Conocí a mi marido en la Universidad Complutense de Madrid. Los dos teníamos dieciocho años y éramos solo unos estudiantes llenos de sueños. Desde el primer momento, me llamó la atención mi futuro esposo; sobresalía por su fortaleza, su inteligencia y, sobre todo, por la bondad que le iluminaba la mirada. Al principio fuimos amigos, compartiendo cafés en las terrazas de Malasaña y largas caminatas al atardecer por el Retiro, pero pronto me di cuenta de que mis sentimientos iban mucho más allá de la amistad. A los pocos meses, ya éramos pareja. Aún guardo con cariño el recuerdo de aquellos años universitarios; sin duda, los más felices de mi vida.
Un año después, Javier me pidió matrimonio. Nos casamos poco después. No teníamos suficientes euros para una gran celebración, así que lo festejamos en una reunión sencilla en casa de mis padres en Alcalá de Henares, rodeados solo de la familia más cercana.
Ya en el segundo año de carrera, Javier comenzó a trabajar por las tardes. Vivíamos en una humilde residencia universitaria; tener un piso propio era más un deseo que una posibilidad, pero confiábamos en que lo conseguiríamos. Y así fue. Tras la muerte de mi abuela, heredé una pequeña suma, y, gracias a los ahorros que Javier, tan precavido siempre, acumuló, pudimos hacer frente a la hipoteca de un piso de dos habitaciones en Lavapiés. Nos ilusionaba pensar en formar pronto una familia.

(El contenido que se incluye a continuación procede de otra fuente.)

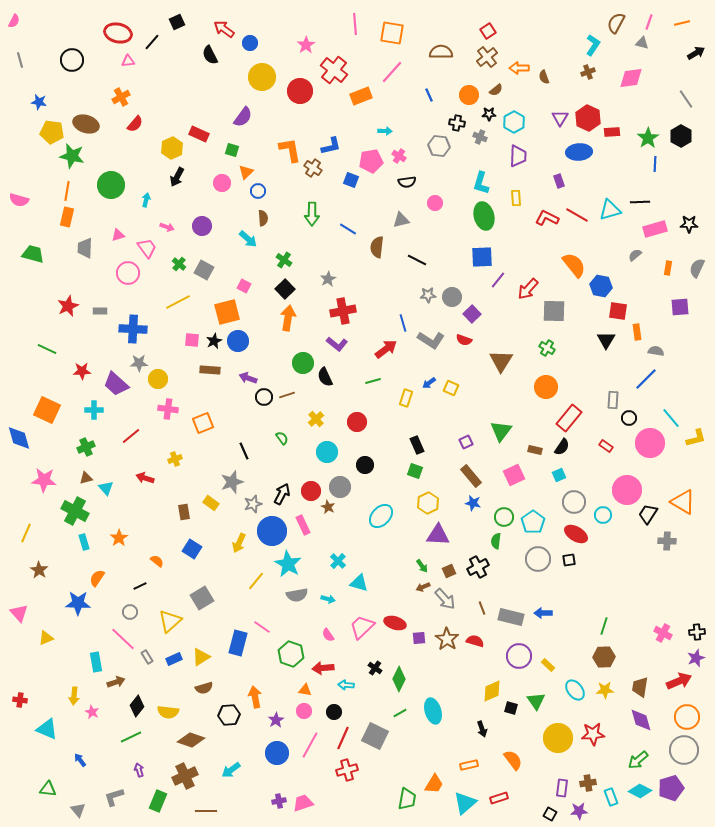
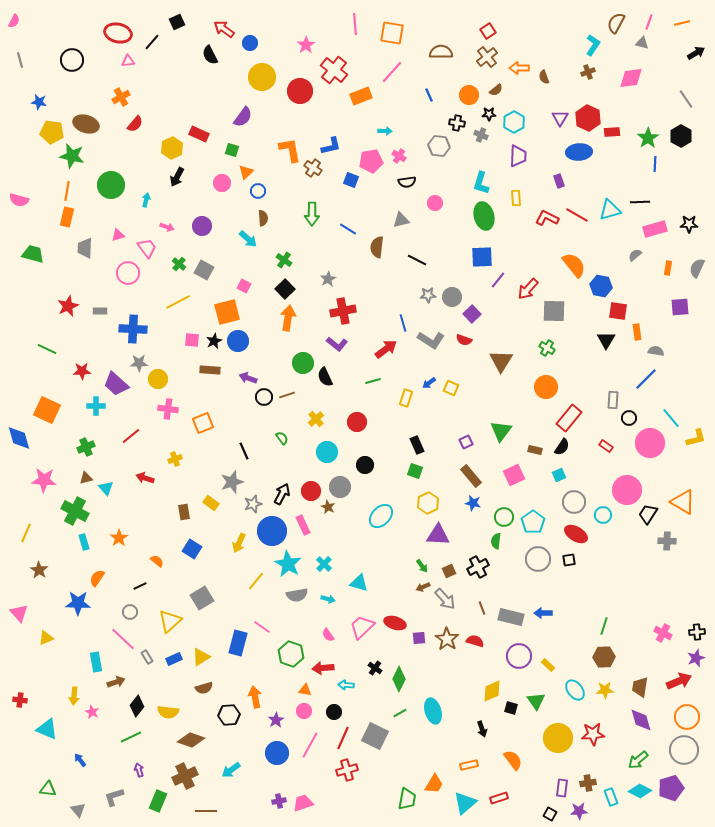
gray cross at (480, 137): moved 1 px right, 2 px up
cyan cross at (94, 410): moved 2 px right, 4 px up
cyan cross at (338, 561): moved 14 px left, 3 px down
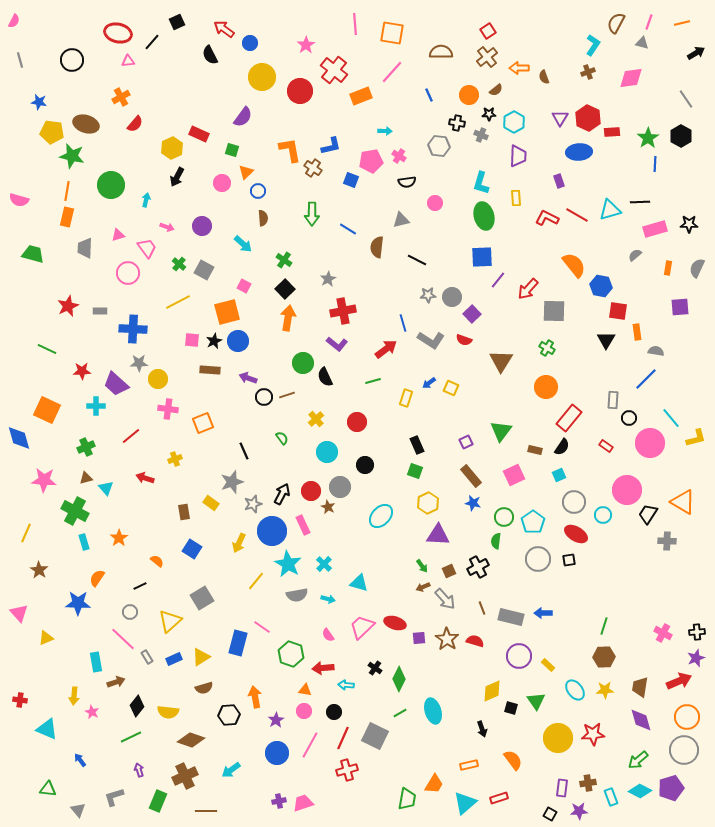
cyan arrow at (248, 239): moved 5 px left, 5 px down
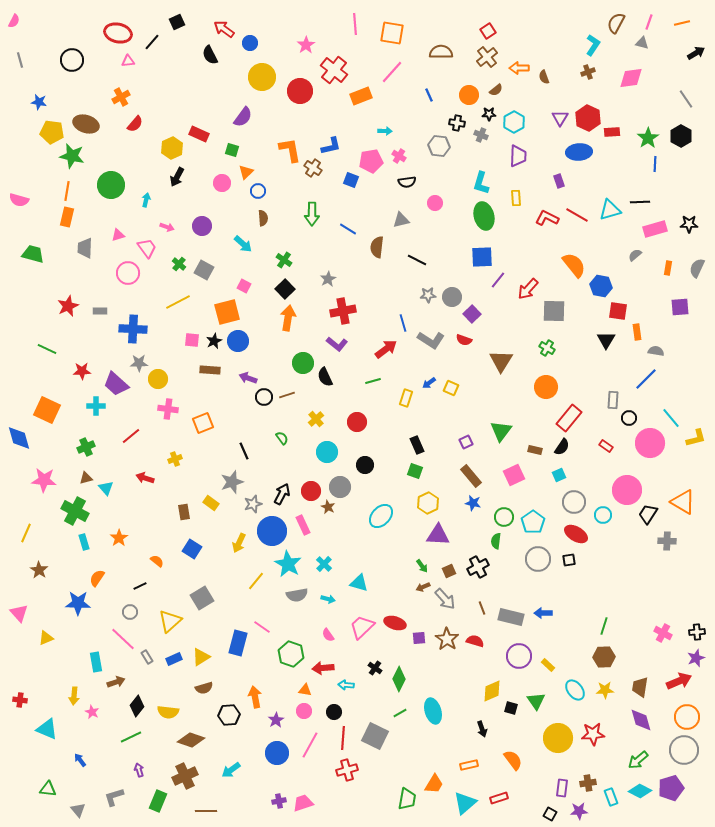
red line at (343, 738): rotated 20 degrees counterclockwise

Vivimos juntos una década, aunque nunca tuvimos hijos. Hace algunos años, la suerte nos abandonó: Javier tuvo un problema grave en el despacho donde trabajaba. La empresa entró en crisis y el dueño, sin escrúpulos, cargó sobre sus hombros toda la responsabilidad de unas cuentas mal llevadas y de una deuda que no era suya. Al final, tras un juicio largo y amargo, Javier fue injustamente condenado a cuatro años de prisión. Luchamos, contratamos abogados, intentamos todo, pero los documentos lo señalaban como culpable, aunque solo obedecía órdenes de su jefe. Fueron días duros, pero nunca le abandoné. Sin embargo, al año, fui yo quien acabó necesitando apoyo…
Una tarde que jamás olvidaré, mi suegra, Lucía, vino a casa y me dijo, tajante, que debía irme del piso. Me acusó de ser la responsable de todo lo que le había pasado a Javier, y añadió que el piso se había comprado únicamente con el dinero de su hijo, por lo que yo no tenía ningún derecho a quedarme. Me quedé muda, sin saber cómo reaccionar ante semejante dureza.
Me enteré entonces de que, antes del juicio, Javier le había dado a su madre un poder notarial. Con ese documento, ella había solicitado un extracto bancario que demostraba que los pagos de la hipoteca salían de la cuenta de Javier. Lucía decía que esos papeles bastaban para convencer a un juez de que yo nunca aporté nada al piso. Ahora estoy perdida, sin saber qué hacer ni a quién recurrir.